= AIM OF THE TASK =
Count up the lines of the data below that contain the string "Telefon", then give only the total.

= = =

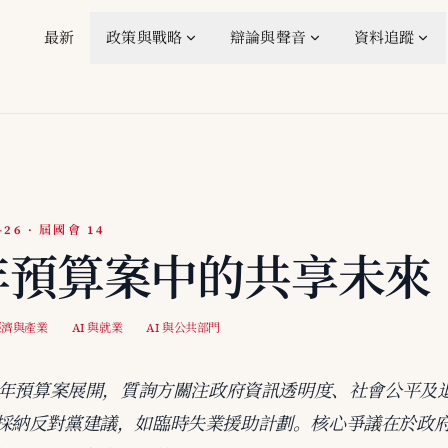
最新
政策與戰略
辯論與聲音
資料追蹤
-26 · 屆國會 14
4年預算案中的共享未來
 經濟與產業
AI 與就業
AI 與公共部門
24年預算案展開，質詢方關注政府資訊透明度、社會公平及
採納反對黨建議，如臨時失業援助計劃。核心爭議在於政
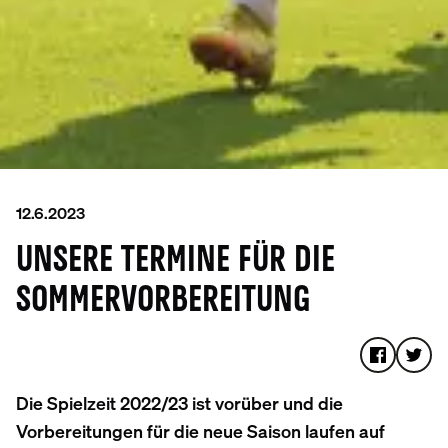
12.6.2023
UNSERE TERMINE FÜR DIE
SOMMERVORBEREITUNG
Die Spielzeit 2022/23 ist vorüber und die
Vorbereitungen für die neue Saison laufen auf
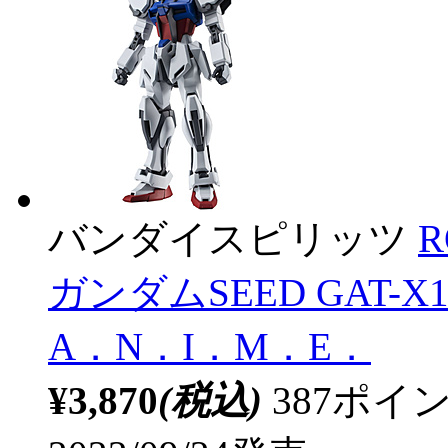
バンダイスピリッツ
R
ガンダムSEED GAT-X
A．N．I．M．E．
¥3,870
(税込)
387ポ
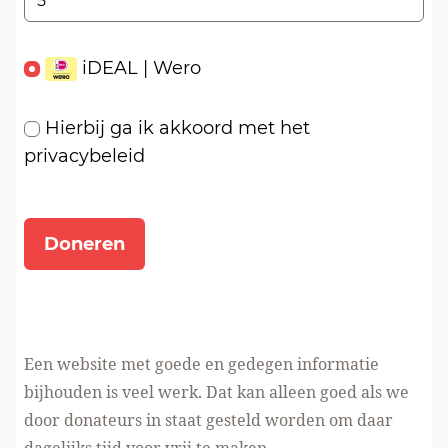
iDEAL | Wero
Hierbij ga ik akkoord met het
privacybeleid
Een website met goede en gedegen informatie
bijhouden is veel werk. Dat kan alleen goed als we
door donateurs in staat gesteld worden om daar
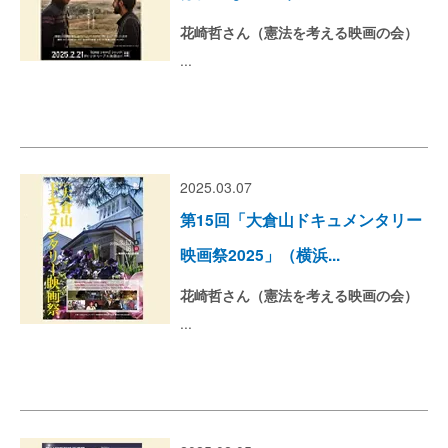
花崎哲さん（憲法を考える映画の会）
...
2025.03.07
第15回「大倉山ドキュメンタリー
映画祭2025」（横浜...
花崎哲さん（憲法を考える映画の会）
...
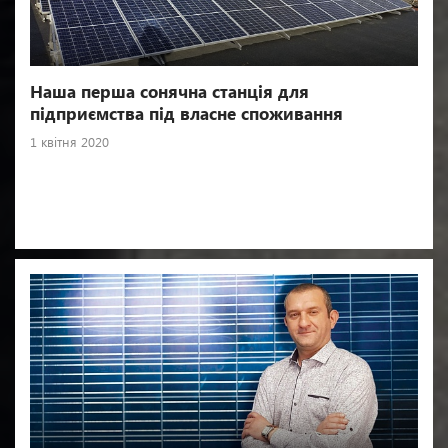
Наша перша сонячна станція для
підприємства під власне споживання
1 квітня 2020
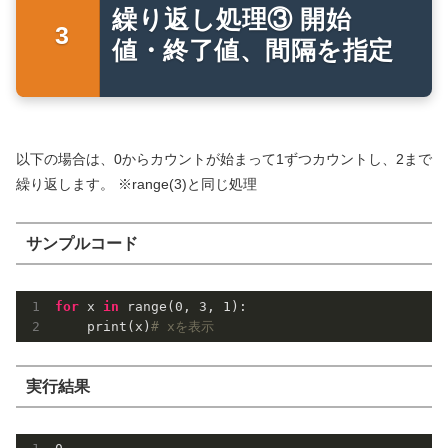
繰り返し処理③ 開始
値・終了値、間隔を指定
以下の場合は、0からカウントが始まって1ずつカウントし、2まで
繰り返します。 ※range(3)と同じ処理
サンプルコード
for
 x 
in
 range(
0
, 
3
, 
1
):

    print(x)
# xを表示
実行結果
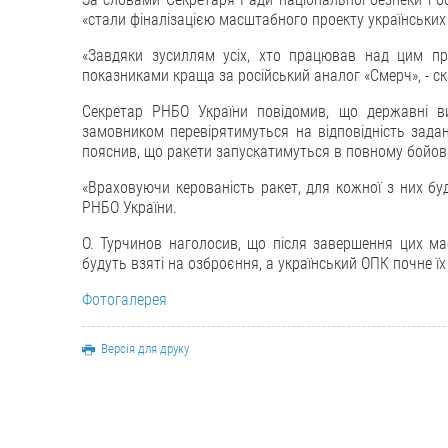
«стали фіналізацією масштабного проекту українських 
«Завдяки зусиллям усіх, хто працював над цим пр
показниками краща за російський аналог «Смерч», - ск
Секретар РНБО України повідомив, що державні ви
замовником перевірятимуться на відповідність задан
пояснив, що ракети запускатимуться в повному бойов
«Враховуючи керованість ракет, для кожної з них буде
РНБО України.
О. Турчинов наголосив, що після завершення цих м
будуть взяті на озброєння, а український ОПК почне їх
Фотогалерея
Версія для друку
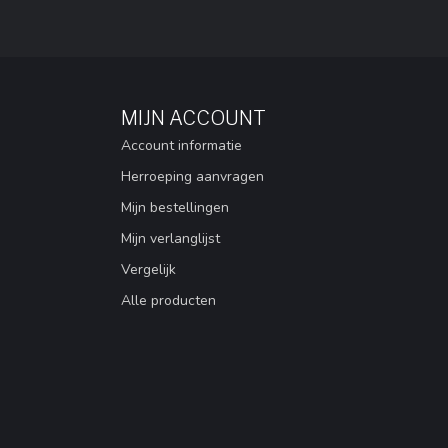
MIJN ACCOUNT
Account informatie
Herroeping aanvragen
Mijn bestellingen
Mijn verlanglijst
Vergelijk
Alle producten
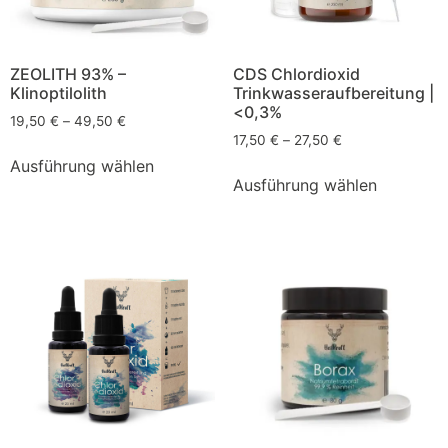
ZEOLITH 93% –
CDS Chlordioxid
Klinoptilolith
Trinkwasseraufbereitung |
<0,3%
19,50
€
–
49,50
€
17,50
€
–
27,50
€
Ausführung wählen
Ausführung wählen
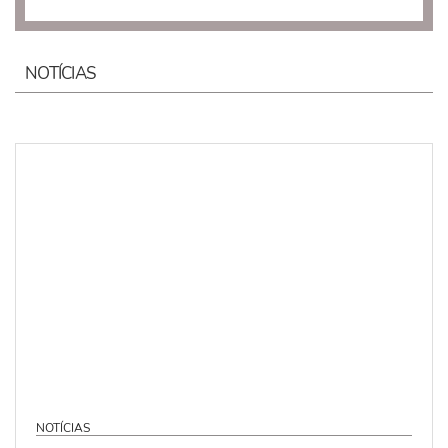
NOTÍCIAS
NOTÍCIAS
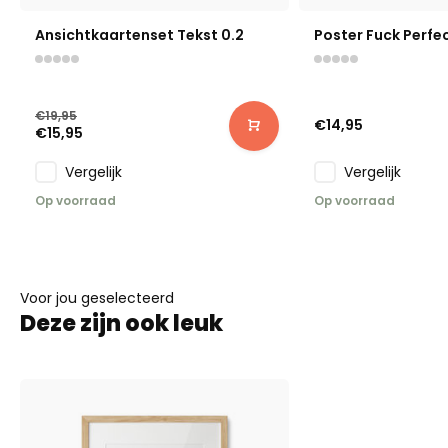
Ansichtkaartenset Tekst 0.2
Poster Fuck Perfe
€19,95
€14,95
€15,95
Vergelijk
Vergelijk
Op voorraad
Op voorraad
Voor jou geselecteerd
Deze zijn ook leuk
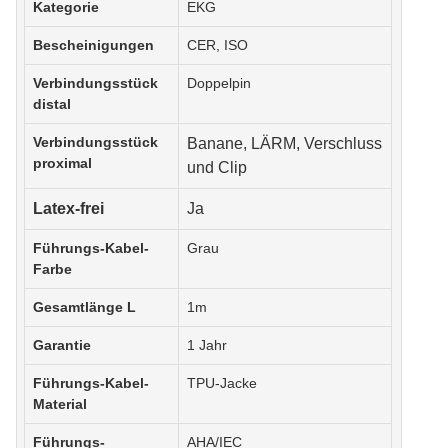
Kategorie
EKG
Bescheinigungen
CER, ISO
Verbindungsstück
Doppelpin
distal
Verbindungsstück
Banane,
LÄRM, Verschluss
proximal
und Clip
Latex-frei
Ja
Führungs-Kabel-
Grau
Farbe
Gesamtlänge L
1m
Garantie
1 Jahr
Führungs-Kabel-
TPU-Jacke
Material
Führungs-
AHA/IEC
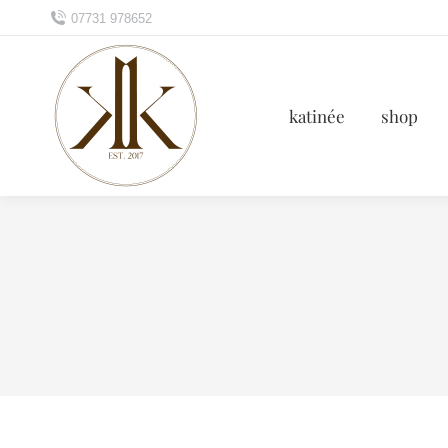
07731 978652
katinée
shop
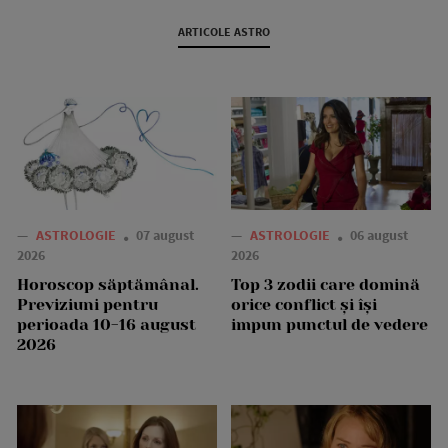
ARTICOLE ASTRO
—
ASTROLOGIE
07 august
—
ASTROLOGIE
06 august
2026
2026
Horoscop săptămânal.
Top 3 zodii care domină
Previziuni pentru
orice conflict și își
perioada 10-16 august
impun punctul de vedere
2026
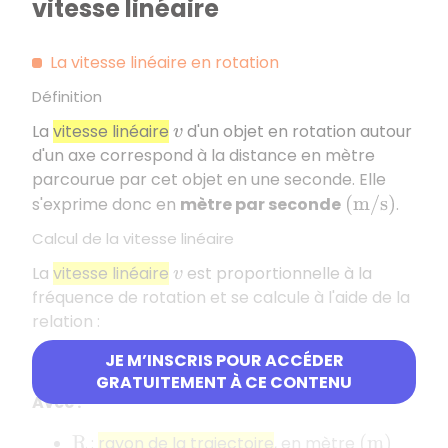
vitesse linéaire
La vitesse linéaire en rotation
Définition
La
vitesse linéaire
d'un objet en rotation autour
v
d'un axe correspond à la distance en mètre
parcourue par cet objet en une seconde. Elle
s'exprime donc en
mètre par seconde
.
(
m
/
s
)
Calcul de la vitesse linéaire
La
vitesse linéaire
est proportionnelle à la
v
fréquence de rotation et se calcule à l'aide de la
relation :
JE M’INSCRIS POUR ACCÉDER
v
=
2
×
π
×
R
×
n
GRATUITEMENT À CE CONTENU
Avec :
:
rayon de la trajectoire
, en mètre
R
(
m
)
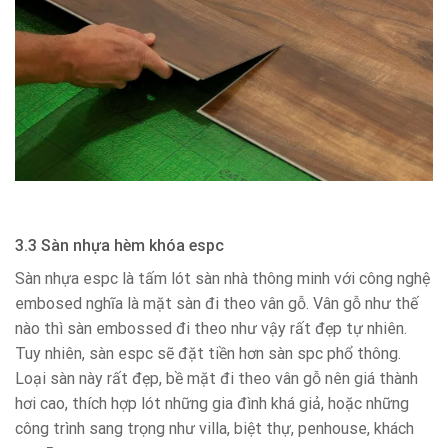
3.3 Sàn nhựa hèm khóa espc
Sàn nhựa espc là tấm lót sàn nhà thông minh với công nghệ
embosed nghĩa là mặt sàn đi theo vân gỗ. Vân gỗ như thế
nào thì sàn embossed đi theo như vậy rất đẹp tự nhiên.
Tuy nhiên, sàn espc sẽ đặt tiền hơn sàn spc phổ thông.
Loại sàn này rất đẹp, bề mặt đi theo vân gỗ nên giá thành
hơi cao, thích hợp lót những gia đình khá giả, hoặc những
công trình sang trọng như villa, biệt thự, penhouse, khách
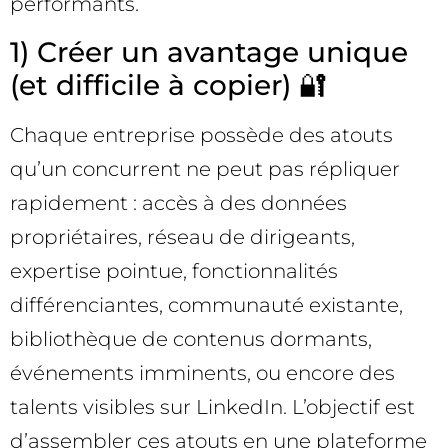
performants.
1) Créer un avantage unique
(et difficile à copier) 🔐
Chaque entreprise possède des atouts
qu’un concurrent ne peut pas répliquer
rapidement : accès à des données
propriétaires, réseau de dirigeants,
expertise pointue, fonctionnalités
différenciantes, communauté existante,
bibliothèque de contenus dormants,
événements imminents, ou encore des
talents visibles sur LinkedIn. L’objectif est
d’assembler ces atouts en une plateforme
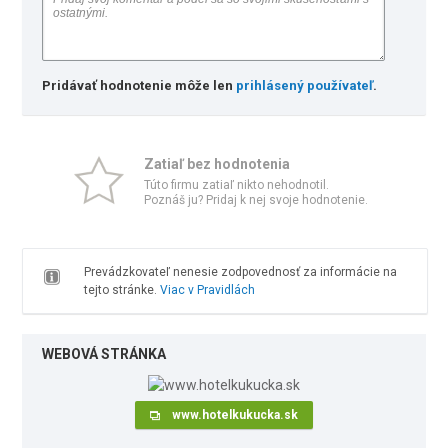
Pridávať hodnotenie môže len
prihlásený používateľ
.
Zatiaľ bez hodnotenia
Túto firmu zatiaľ nikto nehodnotil.
Poznáš ju? Pridaj k nej svoje hodnotenie.
Prevádzkovateľ nenesie zodpovednosť za informácie na
tejto stránke.
Viac v Pravidlách
WEBOVÁ STRÁNKA
www.hotelkukucka.sk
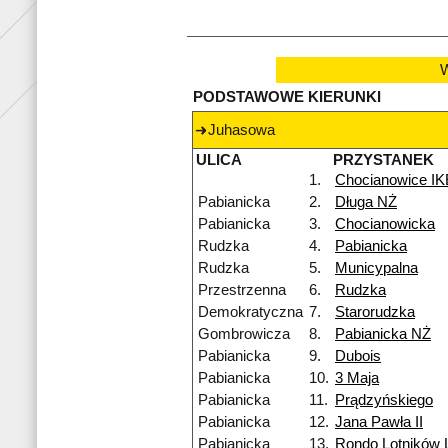
W
PODSTAWOWE KIERUNKI
Juhasowa
ULICA
PRZYSTANEK
1.
Chocianowice I
Pabianicka
2.
Długa NŻ
Pabianicka
3.
Chocianowicka
Rudzka
4.
Pabianicka
Rudzka
5.
Municypalna
Przestrzenna
6.
Rudzka
Demokratyczna
7.
Starorudzka
Gombrowicza
8.
Pabianicka NŻ
Pabianicka
9.
Dubois
Pabianicka
10.
3 Maja
Pabianicka
11.
Prądzyńskiego
Pabianicka
12.
Jana Pawła II
Pabianicka
13.
Rondo Lotników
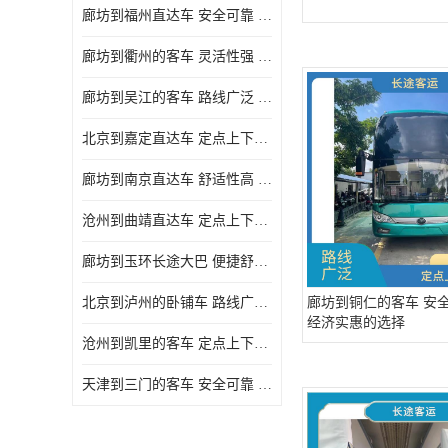
廊坊到福州直达车 安全可靠 确保有座位可用
廊坊到衢州的客车 灵活性强 提供多班次选择
廊坊到吴江的客车 路线广泛 确保乘客的安全
北京到嘉定直达车 定点上下车 确保有座位可用
廊坊到南京直达车 舒适性高 确保有座位可用
沧州到曲靖直达车 定点上下车 能够连接城市和乡村
廊坊到玉环长途大巴 便捷舒适 确保乘客的安全
北京到泸州的卧铺车 路线广泛 确保有座位可用
廊坊到铜仁的客车 安全
经济实惠的选择
沧州到凯里的客车 定点上下车 满足多种出行需求
天津到三门的客车 安全可靠 提供多班次选择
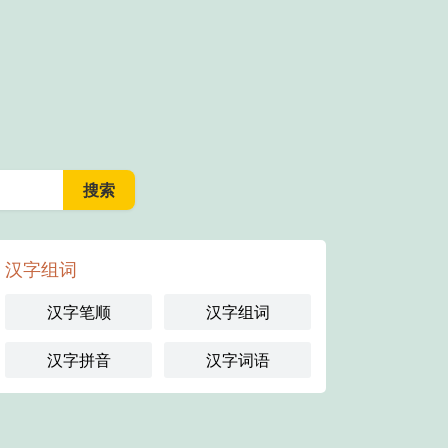
汉字组词
汉字笔顺
汉字组词
汉字拼音
汉字词语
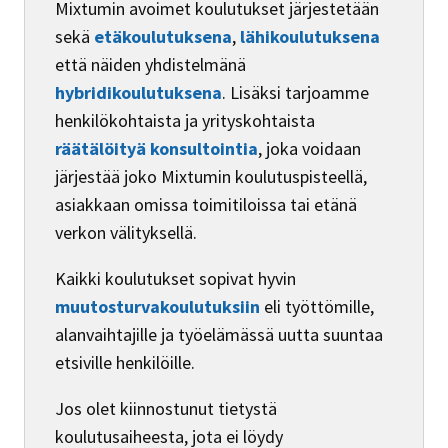
Mixtumin avoimet koulutukset järjestetään
sekä
etäkoulutuksena
,
lähikoulutuksena
että näiden yhdistelmänä
hybridikoulutuksena
. Lisäksi tarjoamme
henkilökohtaista ja yrityskohtaista
räätälöityä konsultointia
, joka voidaan
järjestää joko Mixtumin koulutuspisteellä,
asiakkaan omissa toimitiloissa tai etänä
verkon välityksellä.
Kaikki koulutukset sopivat hyvin
muutosturvakoulutuksiin
eli työttömille,
alanvaihtajille ja työelämässä uutta suuntaa
etsiville henkilöille.
Jos olet kiinnostunut tietystä
koulutusaiheesta, jota ei löydy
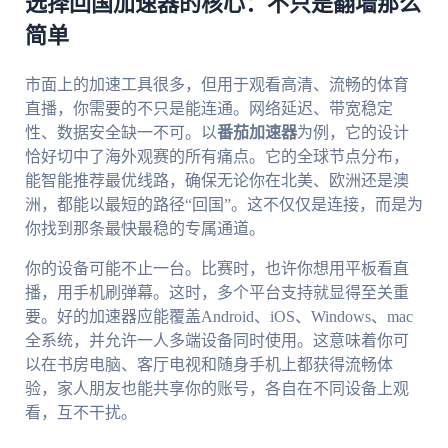
选择回国加速器的核心：不只是翻墙那么
简单
市面上的加速工具很多，但用于观看高清、流畅的体育
直播，你需要的不只是能连通。网络延迟、带宽稳定
性、数据安全缺一不可。以
番茄加速器
为例，它的设计
恰好切中了海外观赛的所有痛点。它的全球节点分布，
能智能推荐最优线路，确保无论你在北美、欧洲还是澳
洲，都能以最短的路径“回国”。这不仅仅是连接，而是为
你找到那条最快最稳的专属通道。
你的设备可能不止一台。比赛时，也许你想用平板看直
播，用手机刷弹幕。这时，多个平台支持就显得至关重
要。好的加速器应能覆盖Android、iOS、Windows、mac
全系统，并允许一人多端设备同时使用。这意味着你可
以在书房电脑、客厅电视和随身手机上都获得流畅体
验，家人朋友也能共享你的账号，各自在不同设备上观
看，互不干扰。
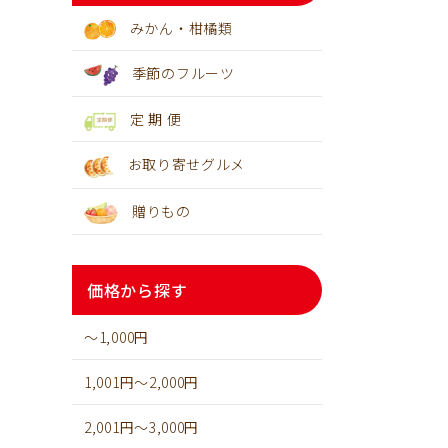
みかん・柑橘類
季節のフルーツ
定 期 便
お取り寄せグルメ
贈りもの
価格から探す
～1,000円
1,001円～2,000円
2,001円～3,000円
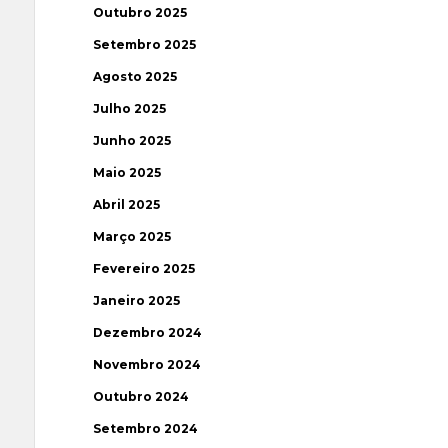
Outubro 2025
Setembro 2025
Agosto 2025
Julho 2025
Junho 2025
Maio 2025
Abril 2025
Março 2025
Fevereiro 2025
Janeiro 2025
Dezembro 2024
Novembro 2024
Outubro 2024
Setembro 2024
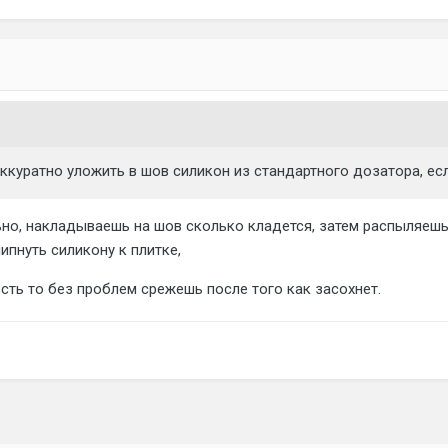
ккуратно уложить в шов силикон из стандартного дозатора, есл
но, накладываешь на шов сколько кладется, затем распыляешь
ипнуть силикону к плитке,
ость то без проблем срежешь после того как засохнет.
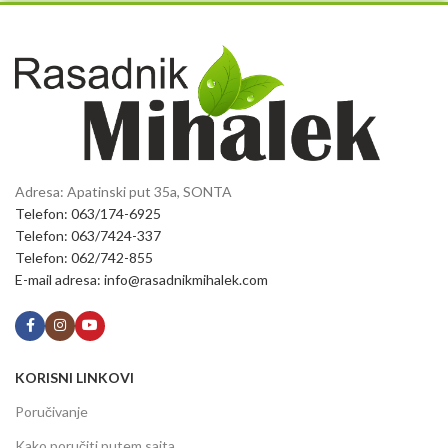
Adresa: Apatinski put 35a, SONTA
Telefon: 063/174-6925
Telefon: 063/7424-337
Telefon: 062/742-855
E-mail adresa: info@rasadnikmihalek.com
KORISNI LINKOVI
Poručivanje
Kako poručiti putem sajta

= = =

= TASK RESPONSE =
3